• **Exercise description**
Pull every line holding the word "βάθρων" out of the data and copy it.
== Provided records ==
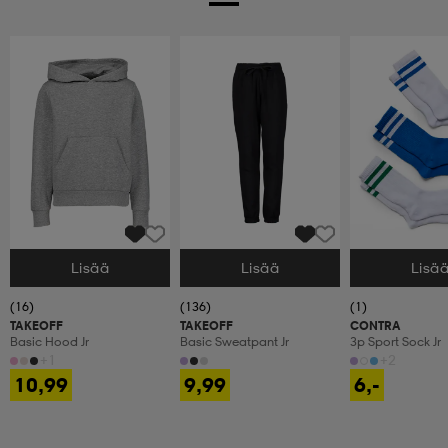
Lisää
Lisää
Lisä
Valitse Koko
Valitse Koko
Valitse Koko
(16)
(136)
(1)
TAKEOFF
TAKEOFF
CONTRA
Basic Hood Jr
Basic Sweatpant Jr
3p Sport Sock Jr
+1
+2
10,99
9,99
6,-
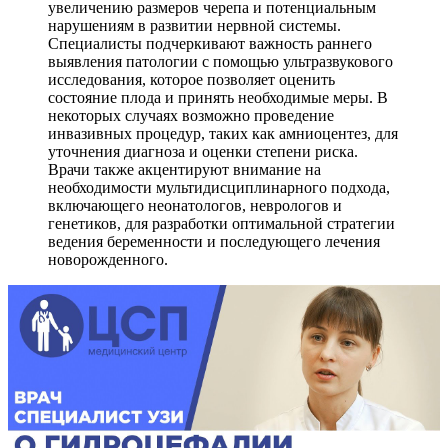
увеличению размеров черепа и потенциальным
нарушениям в развитии нервной системы.
Специалисты подчеркивают важность раннего
выявления патологии с помощью ультразвукового
исследования, которое позволяет оценить
состояние плода и принять необходимые меры. В
некоторых случаях возможно проведение
инвазивных процедур, таких как амниоцентез, для
уточнения диагноза и оценки степени риска.
Врачи также акцентируют внимание на
необходимости мультидисциплинарного подхода,
включающего неонатологов, неврологов и
генетиков, для разработки оптимальной стратегии
ведения беременности и последующего лечения
новорожденного.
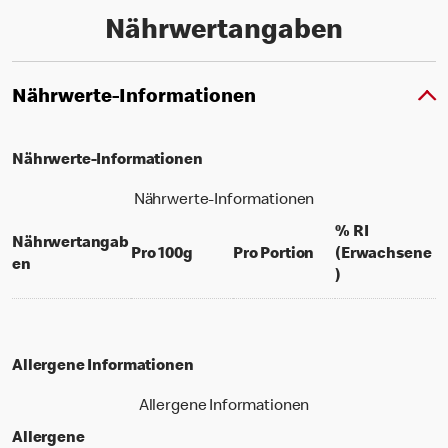
Nährwertangaben
Nährwerte-Informationen
Nährwerte-Informationen
Nährwerte-Informationen
% RI
Nährwertangab
per 100 grams
per portion
Pro 100g
Pro Portion
(Erwachsene
en
% daily value f
)
Allergene Informationen
Allergene Informationen
Allergene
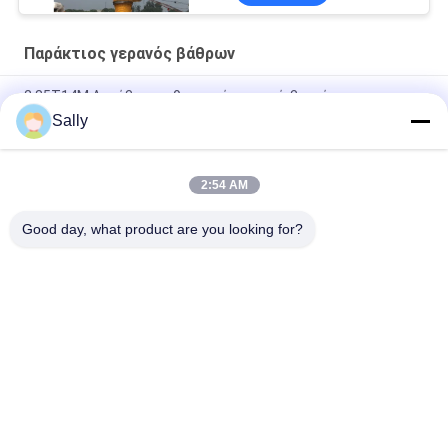
Παράκτιος γερανός βάθρων
2.85T14M Ακτόβιος αρθρωτικός γερανό-βουνό
Sally
9 τόνων 16,3 μ. Κρέα πλοίου για αποτελεσματική μεταφορά
φορτίου
2:54 AM
Το διάστημα σώζει τον πτυσσόμενο τηλεσκοπικό παράκτιο
βραχίονα 0.6t 8m αρθρώσεων γερανών βάθρων
Good day, what product are you looking for?
Λαϊκή κατηγορία
Όλα
Κάδος Αρπαγών 
Μηχανικός Κάδος 
Γερανών
Αρπαγών
Κάδος Αρπαγών 
Υδραυλικός Κάδος 
Clamshell
Αρπαγών
Ασύρματη Αρπαγή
===
• **Task answer**
Παράκτιος γερανός βάθρων
βραχίονα 0.6t 8m αρθρώσεων γερανών βάθρων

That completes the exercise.